WORK ITEM: Could you count the lines below that include the word "Base" and give only the number?

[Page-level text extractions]

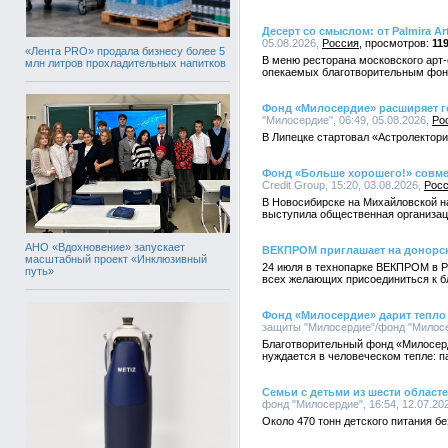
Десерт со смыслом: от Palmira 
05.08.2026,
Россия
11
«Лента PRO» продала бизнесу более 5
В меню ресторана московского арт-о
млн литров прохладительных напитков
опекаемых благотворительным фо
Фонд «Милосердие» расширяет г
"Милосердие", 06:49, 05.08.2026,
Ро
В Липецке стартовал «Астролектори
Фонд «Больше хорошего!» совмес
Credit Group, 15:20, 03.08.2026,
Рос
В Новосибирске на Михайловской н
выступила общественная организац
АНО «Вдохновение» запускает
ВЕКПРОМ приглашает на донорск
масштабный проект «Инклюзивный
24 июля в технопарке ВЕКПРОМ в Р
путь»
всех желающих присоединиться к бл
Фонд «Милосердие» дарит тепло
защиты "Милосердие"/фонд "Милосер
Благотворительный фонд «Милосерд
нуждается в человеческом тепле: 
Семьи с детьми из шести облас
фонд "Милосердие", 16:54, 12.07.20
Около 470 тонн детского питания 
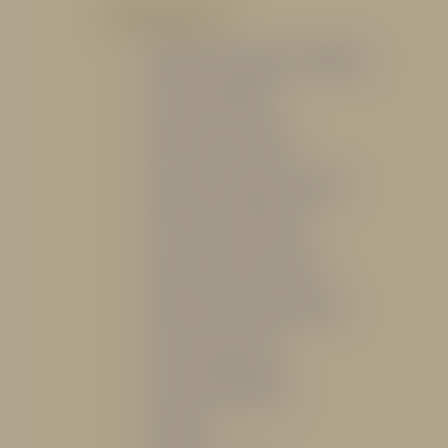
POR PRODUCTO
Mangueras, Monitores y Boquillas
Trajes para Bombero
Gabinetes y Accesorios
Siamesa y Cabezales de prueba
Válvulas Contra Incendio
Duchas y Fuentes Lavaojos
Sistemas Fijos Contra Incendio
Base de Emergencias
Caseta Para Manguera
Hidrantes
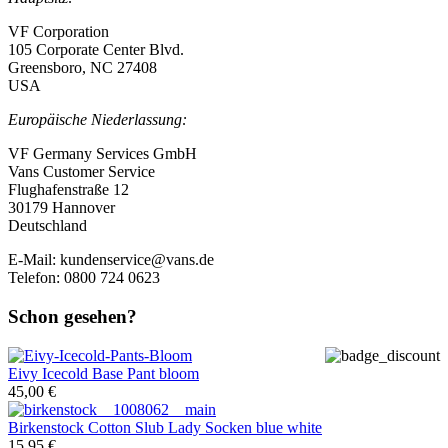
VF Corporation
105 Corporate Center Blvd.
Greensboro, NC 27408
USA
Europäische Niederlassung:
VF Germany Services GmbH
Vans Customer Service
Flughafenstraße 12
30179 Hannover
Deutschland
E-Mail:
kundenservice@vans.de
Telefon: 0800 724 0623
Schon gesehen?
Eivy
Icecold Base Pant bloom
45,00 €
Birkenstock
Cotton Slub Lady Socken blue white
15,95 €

WRITTEN RESPONSE: 2